Exercise brief → Copy out exactly the stretch of the listing below that begins at the line containing "Image resolution: width=576" and ends at the line containing "Image resolution: width=1266", and copy nothing outside it.

Material provided →
=== Begin Enclosure ===

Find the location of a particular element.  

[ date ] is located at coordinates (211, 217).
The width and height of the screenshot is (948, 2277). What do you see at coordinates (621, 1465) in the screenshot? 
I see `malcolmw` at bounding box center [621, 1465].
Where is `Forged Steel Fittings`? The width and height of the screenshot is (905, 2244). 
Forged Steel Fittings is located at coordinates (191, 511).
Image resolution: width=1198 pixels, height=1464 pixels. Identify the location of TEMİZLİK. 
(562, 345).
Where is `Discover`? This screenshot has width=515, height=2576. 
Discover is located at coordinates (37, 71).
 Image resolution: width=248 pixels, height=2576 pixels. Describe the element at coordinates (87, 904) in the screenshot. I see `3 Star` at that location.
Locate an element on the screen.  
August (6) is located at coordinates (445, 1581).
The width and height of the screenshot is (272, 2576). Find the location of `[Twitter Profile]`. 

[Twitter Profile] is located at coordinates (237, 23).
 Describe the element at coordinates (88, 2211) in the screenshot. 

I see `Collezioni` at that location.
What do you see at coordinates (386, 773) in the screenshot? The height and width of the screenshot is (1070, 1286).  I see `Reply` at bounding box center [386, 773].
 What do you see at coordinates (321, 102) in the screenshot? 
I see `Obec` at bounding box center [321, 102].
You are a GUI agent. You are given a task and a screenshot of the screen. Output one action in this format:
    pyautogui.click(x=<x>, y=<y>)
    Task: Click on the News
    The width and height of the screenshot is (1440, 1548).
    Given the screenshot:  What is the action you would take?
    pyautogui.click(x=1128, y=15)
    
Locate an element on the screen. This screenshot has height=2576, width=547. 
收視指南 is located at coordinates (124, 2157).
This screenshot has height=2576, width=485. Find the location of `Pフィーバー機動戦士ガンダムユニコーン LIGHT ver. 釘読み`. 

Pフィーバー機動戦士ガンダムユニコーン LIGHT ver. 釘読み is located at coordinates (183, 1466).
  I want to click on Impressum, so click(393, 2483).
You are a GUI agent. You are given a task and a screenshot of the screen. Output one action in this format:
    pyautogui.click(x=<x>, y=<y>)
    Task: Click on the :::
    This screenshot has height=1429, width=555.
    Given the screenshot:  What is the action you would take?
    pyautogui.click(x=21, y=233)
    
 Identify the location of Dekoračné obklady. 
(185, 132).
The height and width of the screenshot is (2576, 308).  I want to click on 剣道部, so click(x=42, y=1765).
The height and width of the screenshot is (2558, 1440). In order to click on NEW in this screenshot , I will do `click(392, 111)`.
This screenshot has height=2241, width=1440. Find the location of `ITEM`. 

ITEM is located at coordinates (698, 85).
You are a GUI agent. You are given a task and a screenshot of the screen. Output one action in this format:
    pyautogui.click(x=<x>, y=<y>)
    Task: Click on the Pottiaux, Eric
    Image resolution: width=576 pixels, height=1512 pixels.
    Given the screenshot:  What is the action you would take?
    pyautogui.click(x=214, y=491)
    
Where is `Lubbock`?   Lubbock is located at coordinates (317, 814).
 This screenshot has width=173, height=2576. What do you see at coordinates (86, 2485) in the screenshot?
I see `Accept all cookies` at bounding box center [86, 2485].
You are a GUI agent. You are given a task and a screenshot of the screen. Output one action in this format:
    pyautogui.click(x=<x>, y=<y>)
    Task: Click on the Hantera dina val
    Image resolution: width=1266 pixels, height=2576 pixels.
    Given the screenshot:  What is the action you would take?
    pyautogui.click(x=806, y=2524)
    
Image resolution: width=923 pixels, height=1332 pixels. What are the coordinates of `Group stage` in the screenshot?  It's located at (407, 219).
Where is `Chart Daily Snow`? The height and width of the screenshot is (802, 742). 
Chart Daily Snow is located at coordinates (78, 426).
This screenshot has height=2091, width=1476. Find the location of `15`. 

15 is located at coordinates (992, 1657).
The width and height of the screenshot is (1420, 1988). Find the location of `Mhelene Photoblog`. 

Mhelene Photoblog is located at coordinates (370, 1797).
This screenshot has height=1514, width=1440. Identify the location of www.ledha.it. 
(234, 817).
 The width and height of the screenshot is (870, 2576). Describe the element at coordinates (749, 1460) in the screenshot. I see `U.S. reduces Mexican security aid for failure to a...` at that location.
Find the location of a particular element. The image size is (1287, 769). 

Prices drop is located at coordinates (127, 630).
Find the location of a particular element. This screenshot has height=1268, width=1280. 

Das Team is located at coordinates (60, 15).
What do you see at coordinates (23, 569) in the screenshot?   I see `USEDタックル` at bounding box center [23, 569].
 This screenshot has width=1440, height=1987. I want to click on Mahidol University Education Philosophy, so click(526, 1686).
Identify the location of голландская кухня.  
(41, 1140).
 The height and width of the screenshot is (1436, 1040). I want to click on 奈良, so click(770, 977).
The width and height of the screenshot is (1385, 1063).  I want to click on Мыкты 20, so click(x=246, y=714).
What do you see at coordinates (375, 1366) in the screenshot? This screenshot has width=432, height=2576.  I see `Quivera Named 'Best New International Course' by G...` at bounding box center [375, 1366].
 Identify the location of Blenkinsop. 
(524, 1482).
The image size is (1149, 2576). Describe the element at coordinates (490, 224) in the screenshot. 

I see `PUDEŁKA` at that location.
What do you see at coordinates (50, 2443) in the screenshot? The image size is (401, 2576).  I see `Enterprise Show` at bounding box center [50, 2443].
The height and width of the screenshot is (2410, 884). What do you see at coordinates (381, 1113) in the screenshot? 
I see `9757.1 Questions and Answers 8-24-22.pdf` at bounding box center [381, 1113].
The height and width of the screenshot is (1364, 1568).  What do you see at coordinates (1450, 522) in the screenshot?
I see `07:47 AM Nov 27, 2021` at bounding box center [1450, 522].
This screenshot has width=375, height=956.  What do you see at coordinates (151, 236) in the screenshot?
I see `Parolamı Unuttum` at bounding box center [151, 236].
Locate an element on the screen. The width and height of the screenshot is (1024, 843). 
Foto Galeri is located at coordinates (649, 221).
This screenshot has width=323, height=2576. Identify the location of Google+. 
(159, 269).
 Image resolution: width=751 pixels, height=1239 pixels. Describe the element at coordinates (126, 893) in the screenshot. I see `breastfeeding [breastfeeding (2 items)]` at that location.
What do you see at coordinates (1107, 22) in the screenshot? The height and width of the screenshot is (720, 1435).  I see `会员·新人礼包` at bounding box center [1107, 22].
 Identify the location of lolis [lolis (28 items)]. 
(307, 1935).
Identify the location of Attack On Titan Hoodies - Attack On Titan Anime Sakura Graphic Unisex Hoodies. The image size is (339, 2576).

=== End Enclosure ===

Expected answer →
    Image resolution: width=576 pixels, height=1512 pixels.
    Given the screenshot:  What is the action you would take?
    pyautogui.click(x=214, y=491)
    
Where is `Lubbock`?   Lubbock is located at coordinates (317, 814).
 This screenshot has width=173, height=2576. What do you see at coordinates (86, 2485) in the screenshot?
I see `Accept all cookies` at bounding box center [86, 2485].
You are a GUI agent. You are given a task and a screenshot of the screen. Output one action in this format:
    pyautogui.click(x=<x>, y=<y>)
    Task: Click on the Hantera dina val
    Image resolution: width=1266 pixels, height=2576 pixels.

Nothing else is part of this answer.